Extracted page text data
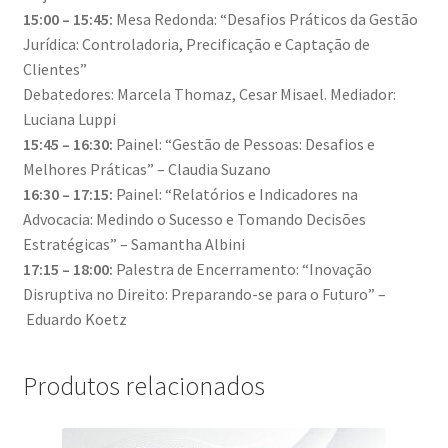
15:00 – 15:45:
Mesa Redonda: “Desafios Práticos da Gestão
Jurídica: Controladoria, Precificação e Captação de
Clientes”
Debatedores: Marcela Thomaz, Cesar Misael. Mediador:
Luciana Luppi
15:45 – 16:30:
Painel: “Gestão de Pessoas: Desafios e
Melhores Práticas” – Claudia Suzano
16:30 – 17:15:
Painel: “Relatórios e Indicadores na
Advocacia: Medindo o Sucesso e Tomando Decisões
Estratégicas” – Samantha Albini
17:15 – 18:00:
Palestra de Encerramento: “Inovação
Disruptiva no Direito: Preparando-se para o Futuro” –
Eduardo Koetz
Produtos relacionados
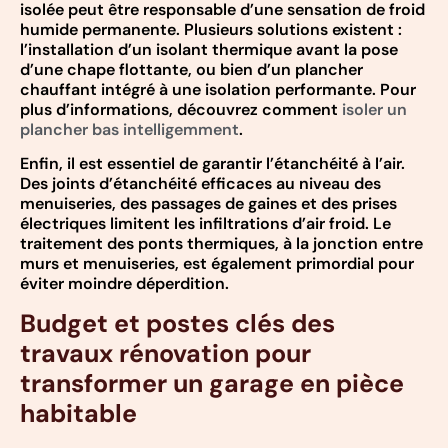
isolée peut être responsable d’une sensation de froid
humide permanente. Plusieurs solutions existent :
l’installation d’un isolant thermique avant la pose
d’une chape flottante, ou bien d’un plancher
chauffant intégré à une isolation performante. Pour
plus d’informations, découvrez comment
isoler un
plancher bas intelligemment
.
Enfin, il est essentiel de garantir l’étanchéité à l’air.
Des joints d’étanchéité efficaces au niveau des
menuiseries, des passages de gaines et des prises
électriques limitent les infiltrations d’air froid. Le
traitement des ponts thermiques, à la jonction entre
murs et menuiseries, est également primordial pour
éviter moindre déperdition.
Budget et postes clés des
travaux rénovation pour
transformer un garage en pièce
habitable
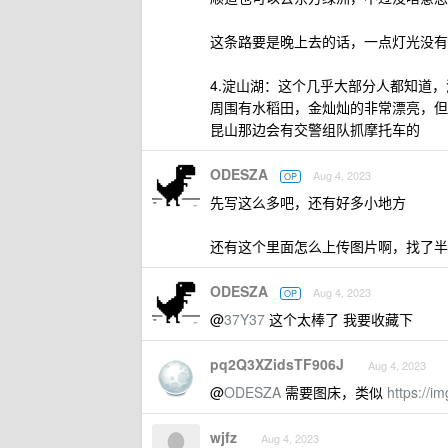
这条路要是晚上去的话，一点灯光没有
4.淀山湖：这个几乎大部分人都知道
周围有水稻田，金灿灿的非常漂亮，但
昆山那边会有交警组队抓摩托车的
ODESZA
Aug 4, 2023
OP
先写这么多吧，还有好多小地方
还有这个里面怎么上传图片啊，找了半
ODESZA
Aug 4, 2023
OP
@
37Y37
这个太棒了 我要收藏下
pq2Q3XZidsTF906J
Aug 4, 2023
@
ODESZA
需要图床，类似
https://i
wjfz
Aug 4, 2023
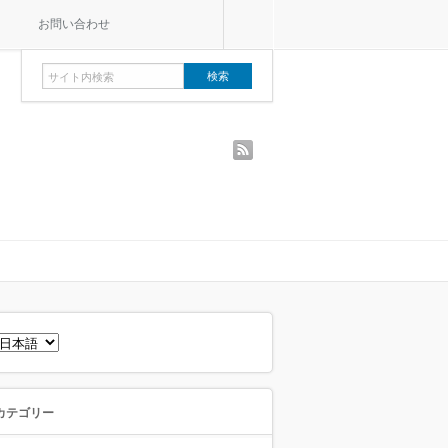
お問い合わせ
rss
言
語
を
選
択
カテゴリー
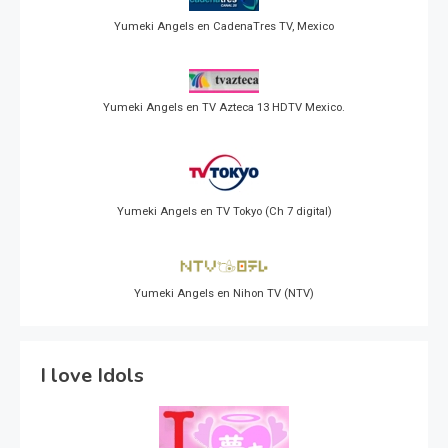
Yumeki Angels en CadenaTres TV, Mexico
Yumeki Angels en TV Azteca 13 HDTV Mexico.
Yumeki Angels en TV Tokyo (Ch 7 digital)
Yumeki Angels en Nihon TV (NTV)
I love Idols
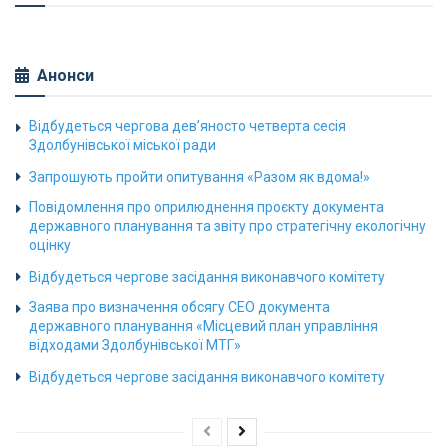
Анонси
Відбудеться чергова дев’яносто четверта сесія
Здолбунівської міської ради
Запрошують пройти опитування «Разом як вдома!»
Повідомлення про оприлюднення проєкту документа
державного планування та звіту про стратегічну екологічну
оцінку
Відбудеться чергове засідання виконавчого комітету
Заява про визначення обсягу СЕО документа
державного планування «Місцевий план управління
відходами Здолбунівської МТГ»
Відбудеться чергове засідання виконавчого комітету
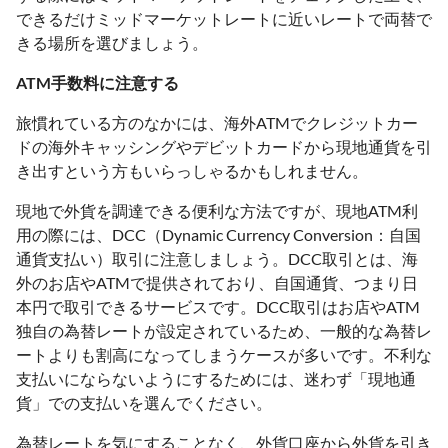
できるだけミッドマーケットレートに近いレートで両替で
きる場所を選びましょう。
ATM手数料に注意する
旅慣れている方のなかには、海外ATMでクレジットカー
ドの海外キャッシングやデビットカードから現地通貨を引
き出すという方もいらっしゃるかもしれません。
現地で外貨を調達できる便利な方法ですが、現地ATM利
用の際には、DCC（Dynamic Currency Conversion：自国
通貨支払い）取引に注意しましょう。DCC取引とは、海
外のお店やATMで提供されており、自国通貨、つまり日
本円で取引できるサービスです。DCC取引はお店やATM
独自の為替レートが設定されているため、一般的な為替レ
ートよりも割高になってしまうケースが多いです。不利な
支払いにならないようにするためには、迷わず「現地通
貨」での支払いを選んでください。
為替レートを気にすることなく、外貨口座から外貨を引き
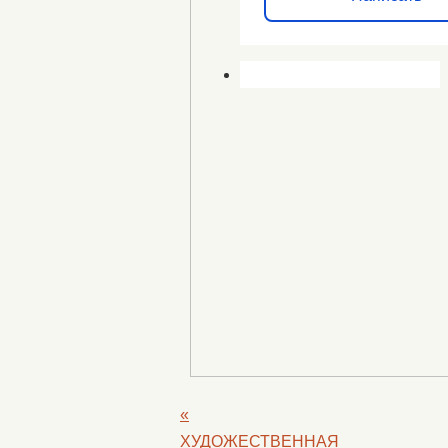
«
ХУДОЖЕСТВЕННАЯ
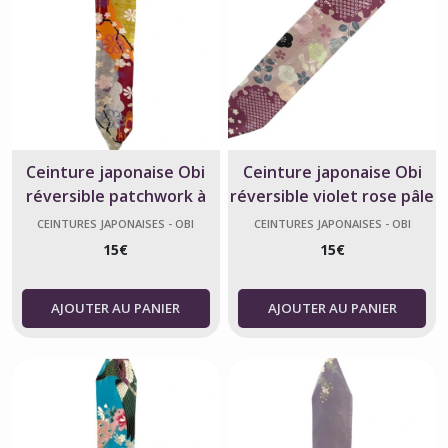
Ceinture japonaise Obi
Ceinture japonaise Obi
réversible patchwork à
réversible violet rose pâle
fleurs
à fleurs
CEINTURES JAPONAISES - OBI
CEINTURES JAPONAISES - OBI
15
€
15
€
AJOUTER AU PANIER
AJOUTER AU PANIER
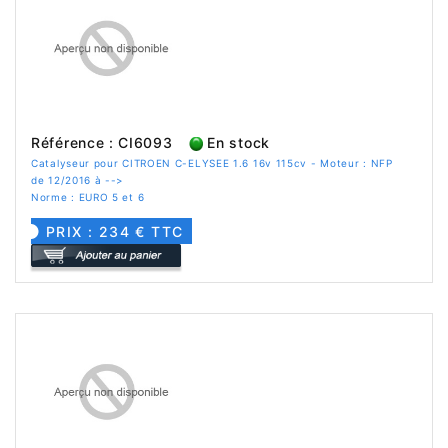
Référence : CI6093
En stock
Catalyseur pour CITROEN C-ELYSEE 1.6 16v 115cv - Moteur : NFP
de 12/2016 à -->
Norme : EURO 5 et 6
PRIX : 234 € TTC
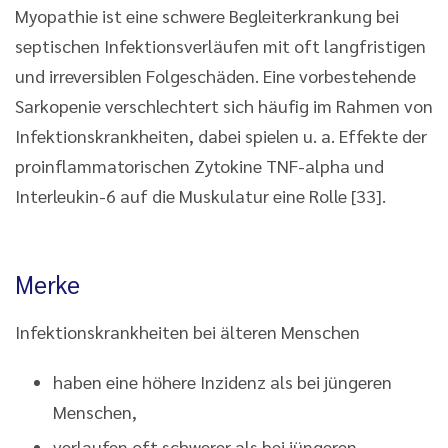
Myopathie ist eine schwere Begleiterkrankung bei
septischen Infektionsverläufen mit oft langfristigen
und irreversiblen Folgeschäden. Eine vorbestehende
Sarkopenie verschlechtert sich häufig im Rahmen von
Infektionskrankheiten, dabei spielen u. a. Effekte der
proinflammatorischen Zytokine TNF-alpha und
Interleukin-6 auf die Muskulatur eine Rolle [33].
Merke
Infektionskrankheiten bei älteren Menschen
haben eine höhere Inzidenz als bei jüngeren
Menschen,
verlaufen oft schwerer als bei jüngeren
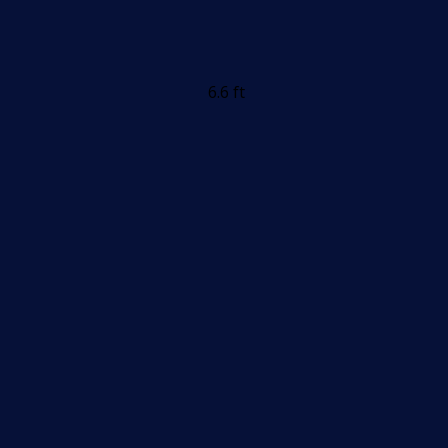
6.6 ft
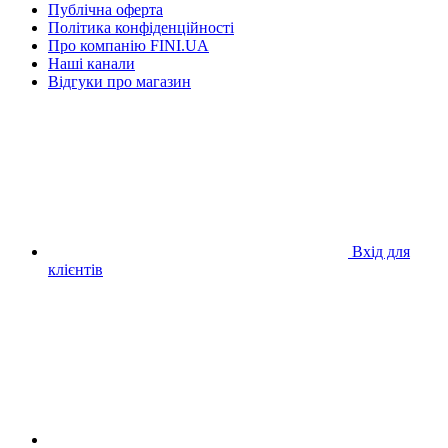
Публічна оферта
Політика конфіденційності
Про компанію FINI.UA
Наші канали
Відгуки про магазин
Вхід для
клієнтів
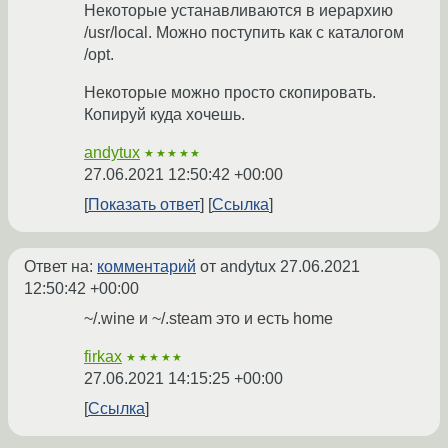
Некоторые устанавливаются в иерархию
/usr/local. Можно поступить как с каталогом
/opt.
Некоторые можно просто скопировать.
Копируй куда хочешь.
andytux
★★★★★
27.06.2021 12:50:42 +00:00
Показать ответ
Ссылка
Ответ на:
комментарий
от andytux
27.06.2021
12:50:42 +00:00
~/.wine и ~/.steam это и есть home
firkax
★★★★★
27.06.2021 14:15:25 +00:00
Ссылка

What this task involves:
Where does the word "Gestão" occur in the records? Return every line that holds it.

Exercise result:
Mesa Redonda: “Desafios Práticos da Gestão
Painel: “Gestão de Pessoas: Desafios e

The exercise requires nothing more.